The original REST API was exposed as the first generation of exposing all of the native Epicor APIs via REST in that it was a REST wrapper over the WCF services. These included the OData ones and the custom RPC calls. By design, they mimic the client and have complex and chatty datasets (often).
The second iteration (v2) included more security (API key required). Epicor Functions are called over the v2 API but you can basically forget about most of the other APIs if you use Functions. I still use the BAQ service, but basically everything else outside of getting a session can be rolled into a function.
I view the Epicor Functions as the preferred approach of REST integration technology.

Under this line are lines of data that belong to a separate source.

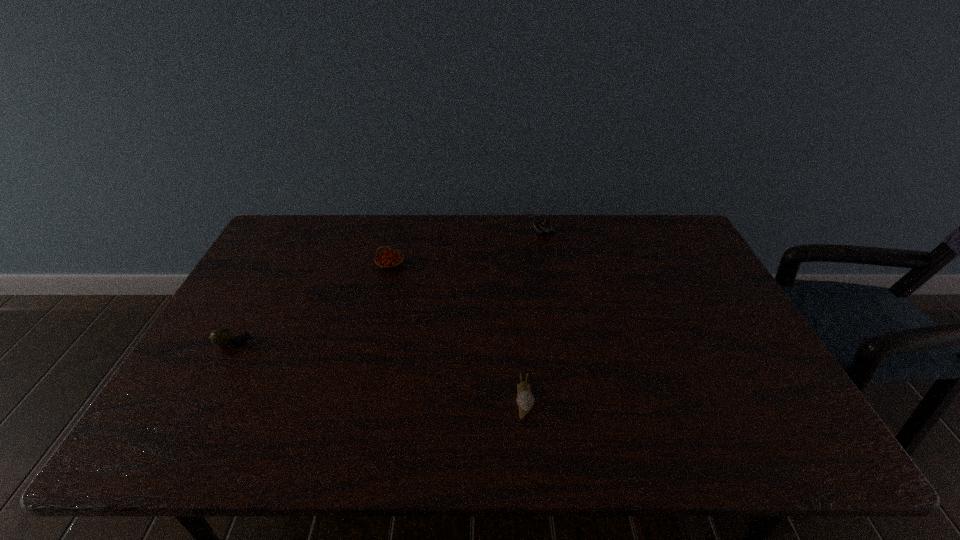 You are a GUI agent. You are given a task and a screenshot of the screen. Output one action in this format:
    pyautogui.click(x=<x>, y=<y>)
    Task: Click on the vacant space in between the rightmost object and the strawberry
    Image resolution: width=960 pixels, height=540 pixels.
    Given the screenshot: What is the action you would take?
    [x=466, y=248]

The image size is (960, 540). I want to click on free spot between the second object from left to right and the shortest escargot, so click(x=457, y=332).

The width and height of the screenshot is (960, 540). In order to click on object that is the second nearest to the shortest escargot in this screenshot , I will do `click(546, 225)`.

Locate an element on the screen. object that stands as the closest to the shortest escargot is located at coordinates (389, 259).

Select which escargot appears as the second closest to the second escargot from right to left. Please provide its 2D coordinates. Your answer should be formatted as a tuple, i.e. [(x, y)], where the tuple contains the x and y coordinates of a point satisfying the conditions above.

[(222, 337)]

Identify which escargot is located as the nearest to the nearest escargot. Please provide its 2D coordinates. Your answer should be formatted as a tuple, i.e. [(x, y)], where the tuple contains the x and y coordinates of a point satisfying the conditions above.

You get to use the RESTful architecture without needing to deal with the complexities of the Epicor API (in that you don’t need to mimic the client calls over their REST API) and can instead expose a user defined endpoint with your own request and response signatures and can leverage the Functions GUI to handle ALL of the server side logic. This vastly improves both performance over the wire (all the work is being done on the server, not passing calls and data back and forth to your client) and packages up all the business logic in a perfect little package in Epicor.

The only speed issues I’ve had (with Functions) is that they are blazing fast and have outpaced the PHP app calling it. It’s really the best approach you can take.